Responding to concerns surrounding the mismatch in operating profit margins between the companies (Infosys has a operating profit margin of 21.4% against Axons 15%), he said the lower margin offsetting process will be worked out after the completion of the deal by November-end. He said Infosys will leverage 65% of the SAP business of the European company, adding that Infosys wishes to reset the ratio of market presence in the US, Europe and Asia from the current 60%, 30% and 10% to 40%, 40% and 20% respectively.
Speaking about growth prospects in domestic and overseas markets, S D Shibulal, director, Infosys said that the company is expected to sustain the current rate of 19% to 21% year-on-year growth. Detailing the expansion of portfolios, with the paring down of application development services from 80% to 46% since the last financial year, Shibulal said Infosys intends expand to new portfolios like financial services, ERP and consultancy, mining and RIM (remote infrastructure management) services in new markets like Australia, Canada and Latin America.
Meanwhile, unveiling its plan to build a 35,000 seater facility in Mahindra City SEZ near Chennai, T V Mohandas Pai, director-human resources, Infosys said the incremental growth and expansion of the company will be in SEZ blocks rather than in STPs (software technology parks). He cited Infosys upcoming facilities in SEZs at Pune, Hyderabad, Chandigarh, Bhubaneshwar and Jaipur to drive home the point.

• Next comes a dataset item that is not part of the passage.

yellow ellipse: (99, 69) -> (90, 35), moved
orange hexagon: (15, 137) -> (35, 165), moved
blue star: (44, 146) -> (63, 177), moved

Speaking about investments in Mahindra City SEZ, he said Rs 450 crore out of a planned expenditure of Rs 1,250 crore has already been allocated, with the first phase of a 11,000 seater facility nearing completion. He added that Infosys plans to build six buildings which will be equipped with thousand room hostels for employees, gyms, bowling alleys, malls, table tennis courts, mobile shops and book shops.